_Exercise description_
Find "итальянские рекруты, монахи-ф" in the data below; transcribe the line it appears on and each line after it, exactly, to the end, and nothing else.

Data to examine below:

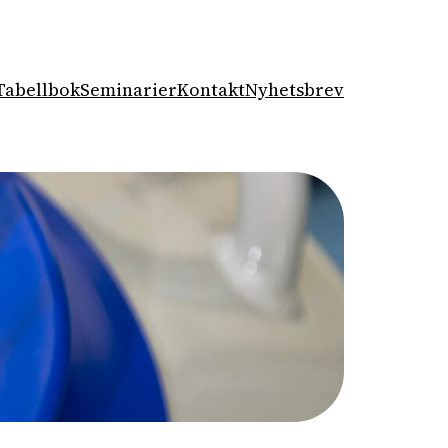
Tabellbok
Seminarier
Kontakt
Nyhetsbrev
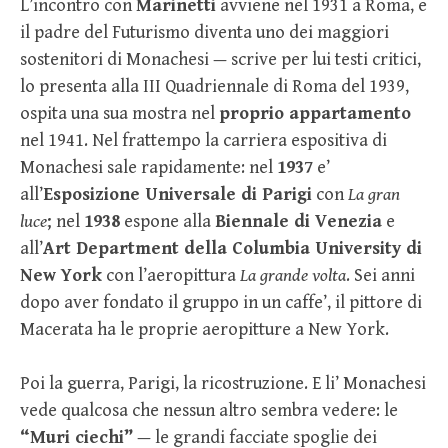
L’incontro con
Marinetti
avviene nel 1931 a Roma, e
il padre del Futurismo diventa uno dei maggiori
sostenitori di Monachesi — scrive per lui testi critici,
lo presenta alla III Quadriennale di Roma del 1939,
ospita una sua mostra nel
proprio appartamento
nel 1941. Nel frattempo la carriera espositiva di
Monachesi sale rapidamente: nel
1937
e’
all’
Esposizione Universale di Parigi
con
La gran
luce
; nel
1938
espone alla
Biennale di Venezia
e
all’
Art Department della Columbia University di
New York
con l’aeropittura
La grande volta
. Sei anni
dopo aver fondato il gruppo in un caffe’, il pittore di
Macerata ha le proprie aeropitture a New York.
Poi la guerra, Parigi, la ricostruzione. E li’ Monachesi
vede qualcosa che nessun altro sembra vedere: le
“Muri ciechi”
— le grandi facciate spoglie dei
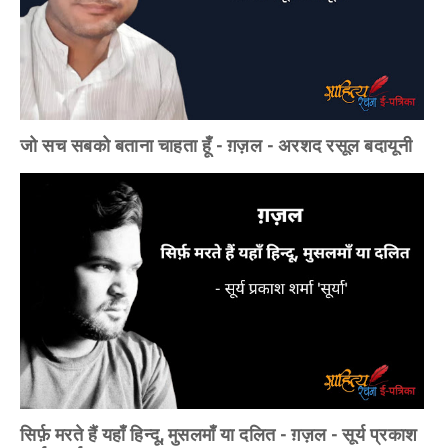
जो सच सबको बताना चाहता हूँ - ग़ज़ल - अरशद रसूल बदायूनी
सिर्फ़ मरते हैं यहाँ हिन्दू, मुसलमाँ या दलित - ग़ज़ल - सूर्य प्रकाश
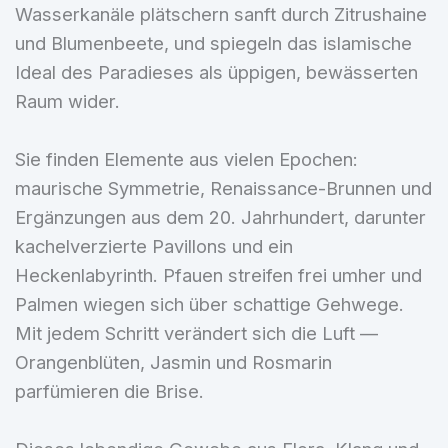
Wasserkanäle plätschern sanft durch Zitrushaine
und Blumenbeete, und spiegeln das islamische
Ideal des Paradieses als üppigen, bewässerten
Raum wider.
Sie finden Elemente aus vielen Epochen:
maurische Symmetrie, Renaissance-Brunnen und
Ergänzungen aus dem 20. Jahrhundert, darunter
kachelverzierte Pavillons und ein
Heckenlabyrinth. Pfauen streifen frei umher und
Palmen wiegen sich über schattige Gehwege.
Mit jedem Schritt verändert sich die Luft —
Orangenblüten, Jasmin und Rosmarin
parfümieren die Brise.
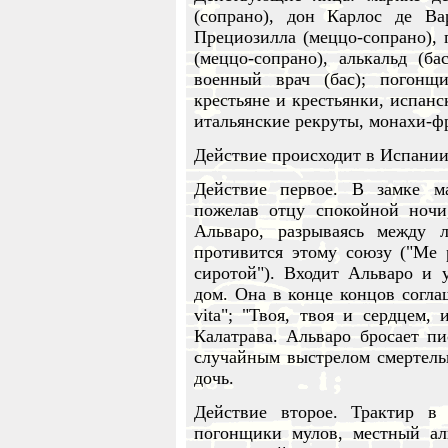
(сопрано), дон Карлос де Вар
Прециозилла (меццо-сопрано), п
(меццо-сопрано), алькальд (ба
военный врач (бас); погонщ
крестьяне и крестьянки, испанс
итальянские рекруты, монахи-ф
Действие происходит в Испании 
Действие первое. В замке м
пожелав отцу спокойной ночи
Альваро, разрываясь между
противится этому союзу ("Me pe
сиротой"). Входит Альваро и 
дом. Она в конце концов соглаша
vita"; "Твоя, твоя и сердцем,
Калатрава. Альваро бросает пи
случайным выстрелом смертельн
дочь.
Действие второе. Трактир в 
погонщики мулов, местный ал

End of Data to examine.

_Final answer_
итальянские рекруты, монахи-ф
Действие происходит в Испании 
Действие первое. В замке м
пожелав отцу спокойной ночи
Альваро, разрываясь между
противится этому союзу ("Me pe
сиротой"). Входит Альваро и 
дом. Она в конце концов соглаша
vita"; "Твоя, твоя и сердцем,
Калатрава. Альваро бросает пи
случайным выстрелом смертельн
дочь.
Действие второе. Трактир в 
погонщики мулов, местный ал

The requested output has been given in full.